● **Data to process**
*****

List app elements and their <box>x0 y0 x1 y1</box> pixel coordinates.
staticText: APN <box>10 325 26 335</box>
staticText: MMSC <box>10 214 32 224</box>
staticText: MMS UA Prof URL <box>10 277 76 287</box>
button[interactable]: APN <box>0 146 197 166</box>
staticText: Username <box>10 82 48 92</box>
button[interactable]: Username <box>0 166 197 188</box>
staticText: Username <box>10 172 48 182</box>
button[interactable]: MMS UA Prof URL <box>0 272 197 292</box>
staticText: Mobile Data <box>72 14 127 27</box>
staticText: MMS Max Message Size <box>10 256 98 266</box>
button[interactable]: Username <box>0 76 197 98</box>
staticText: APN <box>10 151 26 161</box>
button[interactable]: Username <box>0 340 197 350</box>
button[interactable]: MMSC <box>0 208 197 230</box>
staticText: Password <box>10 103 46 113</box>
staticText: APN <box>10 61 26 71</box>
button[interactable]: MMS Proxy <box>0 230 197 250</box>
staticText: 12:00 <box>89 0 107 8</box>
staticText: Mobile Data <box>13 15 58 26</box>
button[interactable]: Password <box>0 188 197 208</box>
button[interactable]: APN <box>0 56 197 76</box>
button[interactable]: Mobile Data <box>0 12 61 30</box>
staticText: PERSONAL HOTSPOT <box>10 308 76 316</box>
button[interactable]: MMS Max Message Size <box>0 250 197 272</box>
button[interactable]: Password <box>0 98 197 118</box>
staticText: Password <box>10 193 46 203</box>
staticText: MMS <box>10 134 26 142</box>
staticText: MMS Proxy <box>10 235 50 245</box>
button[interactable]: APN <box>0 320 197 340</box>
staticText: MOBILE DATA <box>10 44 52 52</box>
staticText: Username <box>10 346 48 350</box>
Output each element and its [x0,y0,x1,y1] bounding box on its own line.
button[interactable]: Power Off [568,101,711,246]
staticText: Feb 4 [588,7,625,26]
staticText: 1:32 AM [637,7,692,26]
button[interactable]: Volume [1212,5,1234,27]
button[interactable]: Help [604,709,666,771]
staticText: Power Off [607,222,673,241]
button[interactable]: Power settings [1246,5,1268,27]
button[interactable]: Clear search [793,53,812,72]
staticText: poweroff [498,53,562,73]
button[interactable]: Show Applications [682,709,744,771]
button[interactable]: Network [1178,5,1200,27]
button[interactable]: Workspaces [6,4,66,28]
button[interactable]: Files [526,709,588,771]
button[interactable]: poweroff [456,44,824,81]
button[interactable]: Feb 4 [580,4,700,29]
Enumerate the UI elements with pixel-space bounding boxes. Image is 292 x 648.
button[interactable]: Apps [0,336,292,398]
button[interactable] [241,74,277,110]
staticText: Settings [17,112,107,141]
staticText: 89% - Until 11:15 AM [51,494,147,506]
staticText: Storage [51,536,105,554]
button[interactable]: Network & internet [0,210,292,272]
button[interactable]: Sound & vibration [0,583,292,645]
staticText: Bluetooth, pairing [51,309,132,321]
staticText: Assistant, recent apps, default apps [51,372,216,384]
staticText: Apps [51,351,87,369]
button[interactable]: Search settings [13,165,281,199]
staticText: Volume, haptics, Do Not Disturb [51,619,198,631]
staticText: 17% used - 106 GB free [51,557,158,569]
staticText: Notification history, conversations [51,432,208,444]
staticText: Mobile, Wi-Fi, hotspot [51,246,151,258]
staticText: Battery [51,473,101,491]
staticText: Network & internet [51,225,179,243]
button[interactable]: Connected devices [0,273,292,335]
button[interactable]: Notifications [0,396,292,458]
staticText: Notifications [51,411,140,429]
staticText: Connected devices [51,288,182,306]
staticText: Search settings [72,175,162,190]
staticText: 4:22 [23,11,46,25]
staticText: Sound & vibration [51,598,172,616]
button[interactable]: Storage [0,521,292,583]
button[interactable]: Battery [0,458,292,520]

*****

● **Work instruction**
Reproduce all the data exactly. Include every line.

● **Answer below**
List app elements and their <box>x0 y0 x1 y1</box> pixel coordinates.
staticText: APN <box>10 325 26 335</box>
staticText: MMSC <box>10 214 32 224</box>
staticText: MMS UA Prof URL <box>10 277 76 287</box>
button[interactable]: APN <box>0 146 197 166</box>
staticText: Username <box>10 82 48 92</box>
button[interactable]: Username <box>0 166 197 188</box>
staticText: Username <box>10 172 48 182</box>
button[interactable]: MMS UA Prof URL <box>0 272 197 292</box>
staticText: Mobile Data <box>72 14 127 27</box>
staticText: MMS Max Message Size <box>10 256 98 266</box>
button[interactable]: Username <box>0 76 197 98</box>
staticText: APN <box>10 151 26 161</box>
button[interactable]: Username <box>0 340 197 350</box>
button[interactable]: MMSC <box>0 208 197 230</box>
staticText: Password <box>10 103 46 113</box>
staticText: APN <box>10 61 26 71</box>
button[interactable]: MMS Proxy <box>0 230 197 250</box>
staticText: 12:00 <box>89 0 107 8</box>
staticText: Mobile Data <box>13 15 58 26</box>
button[interactable]: Password <box>0 188 197 208</box>
button[interactable]: APN <box>0 56 197 76</box>
button[interactable]: Mobile Data <box>0 12 61 30</box>
staticText: PERSONAL HOTSPOT <box>10 308 76 316</box>
button[interactable]: MMS Max Message Size <box>0 250 197 272</box>
button[interactable]: Password <box>0 98 197 118</box>
staticText: Password <box>10 193 46 203</box>
staticText: MMS <box>10 134 26 142</box>
staticText: MMS Proxy <box>10 235 50 245</box>
button[interactable]: APN <box>0 320 197 340</box>
staticText: MOBILE DATA <box>10 44 52 52</box>
staticText: Username <box>10 346 48 350</box>
Output each element and its [x0,y0,x1,y1] bounding box on its own line.
button[interactable]: Power Off [568,101,711,246]
staticText: Feb 4 [588,7,625,26]
staticText: 1:32 AM [637,7,692,26]
button[interactable]: Volume [1212,5,1234,27]
button[interactable]: Help [604,709,666,771]
staticText: Power Off [607,222,673,241]
button[interactable]: Power settings [1246,5,1268,27]
button[interactable]: Clear search [793,53,812,72]
staticText: poweroff [498,53,562,73]
button[interactable]: Show Applications [682,709,744,771]
button[interactable]: Network [1178,5,1200,27]
button[interactable]: Workspaces [6,4,66,28]
button[interactable]: Files [526,709,588,771]
button[interactable]: poweroff [456,44,824,81]
button[interactable]: Feb 4 [580,4,700,29]
Enumerate the UI elements with pixel-space bounding boxes. Image is 292 x 648.
button[interactable]: Apps [0,336,292,398]
button[interactable] [241,74,277,110]
staticText: Settings [17,112,107,141]
staticText: 89% - Until 11:15 AM [51,494,147,506]
staticText: Storage [51,536,105,554]
button[interactable]: Network & internet [0,210,292,272]
button[interactable]: Sound & vibration [0,583,292,645]
staticText: Bluetooth, pairing [51,309,132,321]
staticText: Assistant, recent apps, default apps [51,372,216,384]
staticText: Apps [51,351,87,369]
button[interactable]: Search settings [13,165,281,199]
staticText: Volume, haptics, Do Not Disturb [51,619,198,631]
staticText: 17% used - 106 GB free [51,557,158,569]
staticText: Notification history, conversations [51,432,208,444]
staticText: Mobile, Wi-Fi, hotspot [51,246,151,258]
staticText: Battery [51,473,101,491]
staticText: Network & internet [51,225,179,243]
button[interactable]: Connected devices [0,273,292,335]
button[interactable]: Notifications [0,396,292,458]
staticText: Notifications [51,411,140,429]
staticText: Connected devices [51,288,182,306]
staticText: Search settings [72,175,162,190]
staticText: 4:22 [23,11,46,25]
staticText: Sound & vibration [51,598,172,616]
button[interactable]: Storage [0,521,292,583]
button[interactable]: Battery [0,458,292,520]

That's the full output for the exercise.